> _What to work on_: For the data below, give again exactly the lines from the one containing "strategi nu?" through the one containing "Start med at", both ends included, and no others.

Input data below:

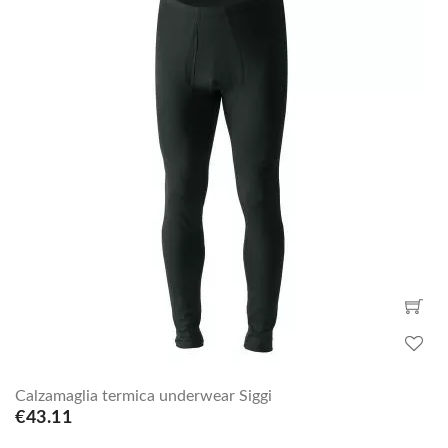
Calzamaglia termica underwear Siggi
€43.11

End of Input data.
Input data below:

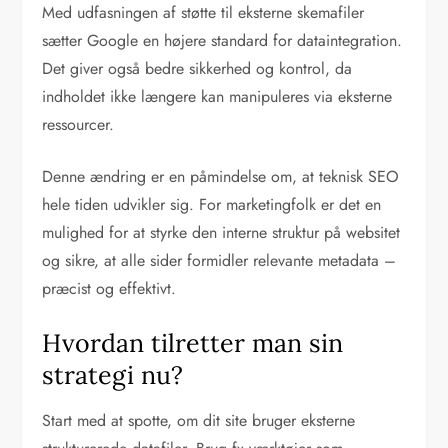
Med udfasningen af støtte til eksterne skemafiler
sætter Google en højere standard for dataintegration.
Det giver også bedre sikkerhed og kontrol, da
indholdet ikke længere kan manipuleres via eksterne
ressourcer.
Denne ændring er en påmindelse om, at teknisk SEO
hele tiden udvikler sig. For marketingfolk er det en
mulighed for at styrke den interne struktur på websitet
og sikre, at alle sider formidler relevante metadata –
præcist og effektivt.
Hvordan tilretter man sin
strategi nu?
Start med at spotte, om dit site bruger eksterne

End of Input data.
Input data below:

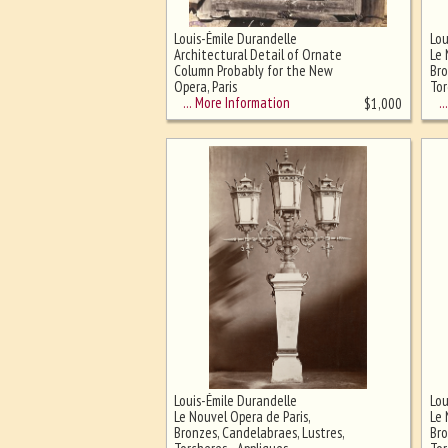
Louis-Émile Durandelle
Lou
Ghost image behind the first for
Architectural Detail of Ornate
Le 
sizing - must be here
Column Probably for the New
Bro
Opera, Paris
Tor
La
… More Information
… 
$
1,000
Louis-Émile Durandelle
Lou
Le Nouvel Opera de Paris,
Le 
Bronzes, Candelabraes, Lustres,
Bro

End of Input data.

> _Response to the task_:
strategi nu?
Start med at spotte, om dit site bruger eksterne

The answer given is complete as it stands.